21.              Under reference to paragraph 211 of the Tribunal’s Reasons, the Claimant submitted that the Tribunal had accepted that he had complied with the instruction given on 7 April 2017 not to write directly to the Respondent’s CEO.  He pointed to what was said at paragraph 15 of the Tribunal’s supplementary Reasons of 20 August 2019 about his tendency to be “over-literal” and submitted that, standing those two findings, it was perverse of the Tribunal to conclude that he would not have changed his behaviour had a more formal disciplinary warning been given to him.  Had he been given a clear warning, the only possible conclusion was that he would have heeded such a warning.

22.              The Claimant further submitted that the passage quoted above from the e mail to him on 7 April 2017 was wholly inconsistent with any suggestion that by 26 April 2017 he had become “unmanageable”.  It was clear that as at 7 April 2017, Ms Vickery still envisaged the possibility of the employment relationship being repaired.  He submitted, however, that the evidence showed that the Respondent had always been going to dismiss him and would never have followed a fair disciplinary process.  Specifically, he referred to the Tribunal’s conclusions that the Respondent’s witnesses had not been frank about the background to the case, and that their stated reason for the dismissal was a sham (Merits Reasons para.195).  He referred to the Tribunal’s adverse comments about Mr Rosenblatt’s evidence (para. 197) and to its conclusions that the dismissing officer, Mr Hely was “a puppet” who lacked objectivity, acted on the instructions of the CEO and failed to take advice from human resources (para. 201).  He also pointed inter alia to the observations by the Tribunal at the remedies hearing that there was a “fundamental failure…[by the Respondent] properly [to] investigate issues to establish the facts of the case” (Remedies Reasons para. 60); that the offer of an appeal was “hollow” (ibid, para. 61); that “the failure to comply with the procedures was deliberate” and that “had the respondent properly investigated the circumstances of the claimant’s alleged misconduct the outcome may have been very different.” (ibid, para. 62).  Finally, he referred to paragraphs 69 and 70 of the Remedies Reasons where the Tribunal had found (in summary) that the Respondent “knowingly chose not to respond appropriately to [the Claimant’s] concerns” (para. 69) and deliberately acted in a “duplicitous” way in relation to the conduct of the disciplinary meeting (para. 70).  Standing those various findings by the Tribunal, he submitted that it was perverse of the Tribunal to have concluded that the Respondent would ever have acted fairly in dismissing him within six months, the more so where all of those who had been involved in his actual dismissal (including Mr Rosenblatt, Mr Hely and Ms Vickery) would still have been involved at that later stage.  In the absence of a finding in fact that the Respondent would have changed its behaviour and followed a fair disciplinary procedure, the finding that the Claimant would have been fairly dismissed was perverse.

23.              It is appropriate to note at this stage that Ground 7.1 focusses entirely upon the alleged perversity of the Tribunal’s conclusion that the Claimant would not change his own behaviour.  It contains no suggestion of perversity in relation to the separate issue of the Respondent’s capacity to change its behaviour or mindset in relation to the disciplinary process.
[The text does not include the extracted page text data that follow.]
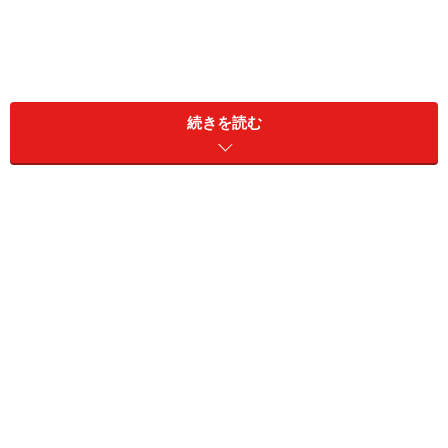
続きを読む
食事が楽しくなるよう、次のような点に気をつけてくだ
さい。
■食事前のポイント
手洗いや手拭き、消毒を済ませておく。
排泄を事前に済ませて、スッキリとした気分で食事
をとれるように。
寝起きの場合は、意識がはっきりした状態になるの
を待つ。
エプロンを付けてもらったり、濡れタオルを用意し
The issue of the likelihood of the Respondent being able to carry out a fair disciplinary process such as to lead to a fair dismissal is not mentioned anywhere in Ground 7.1.    

24.              Though acknowledging that to be correct, the Claimant nevertheless submitted that such an argument was capable of falling within his second Ground of Appeal (7.2 - “Lack of Reasons”).  He submitted that the Tribunal had not explained why, in light of its various criticisms of the actual disciplinary process it had concluded that the Respondent would, within a period of six months, nevertheless have carried out a fair disciplinary process and so dismissed him fairly.  He submitted that, as a matter of law, a Polkey reduction would be appropriate only where the Tribunal was able to conclude that the Respondent would rather than merely could have dismissed fairly.  The Tribunal should have made findings about that issue and its failure to do so was an error of law.  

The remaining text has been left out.